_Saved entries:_
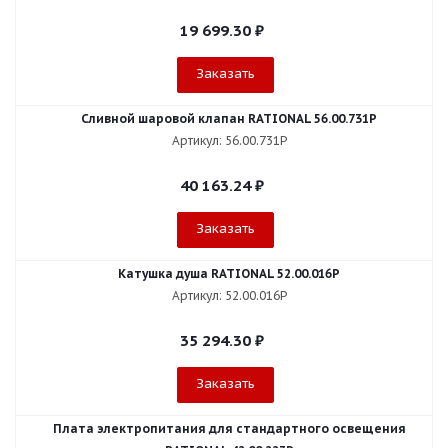
19 699.30
₽
Заказать
Сливной шаровой клапан RATIONAL 56.00.731P
Артикул: 56.00.731P
40 163.24
₽
Заказать
Катушка душа RATIONAL 52.00.016P
Артикул: 52.00.016P
35 294.30
₽
Заказать
Плата электропитания для стандартного освещения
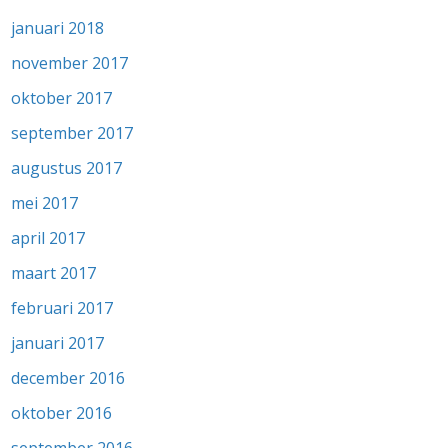
januari 2018
november 2017
oktober 2017
september 2017
augustus 2017
mei 2017
april 2017
maart 2017
februari 2017
januari 2017
december 2016
oktober 2016
september 2016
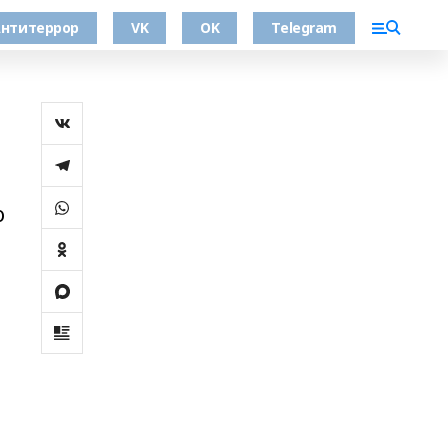
нтитеррор
VK
OK
Telegram
о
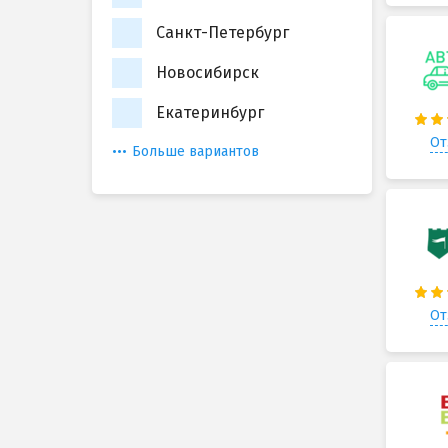
Санкт-Петербург
Новосибирск
Екатеринбург
От
Больше вариантов
От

_Prompt:_
Once the pictures are set aside, repeat the data above exactly as written.

_Reply:_
19 699.30
₽
Заказать
Сливной шаровой клапан RATIONAL 56.00.731P
Артикул: 56.00.731P
40 163.24
₽
Заказать
Катушка душа RATIONAL 52.00.016P
Артикул: 52.00.016P
35 294.30
₽
Заказать
Плата электропитания для стандартного освещения
januari 2018
november 2017
oktober 2017
september 2017
augustus 2017
mei 2017
april 2017
maart 2017
februari 2017
januari 2017
december 2016
oktober 2016
september 2016
нтитеррор
VK
OK
Telegram
о
Санкт-Петербург
Новосибирск
Екатеринбург
От
Больше вариантов
От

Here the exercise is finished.